Information given
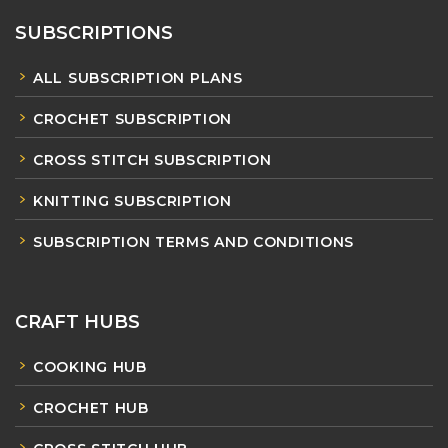
SUBSCRIPTIONS
ALL SUBSCRIPTION PLANS
CROCHET SUBSCRIPTION
CROSS STITCH SUBSCRIPTION
KNITTING SUBSCRIPTION
SUBSCRIPTION TERMS AND CONDITIONS
CRAFT HUBS
COOKING HUB
CROCHET HUB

What you have to do
Drop the pictures; repeat each entry above exactly.

Output for this task
SUBSCRIPTIONS
ALL SUBSCRIPTION PLANS
CROCHET SUBSCRIPTION
CROSS STITCH SUBSCRIPTION
KNITTING SUBSCRIPTION
SUBSCRIPTION TERMS AND CONDITIONS
CRAFT HUBS
COOKING HUB
CROCHET HUB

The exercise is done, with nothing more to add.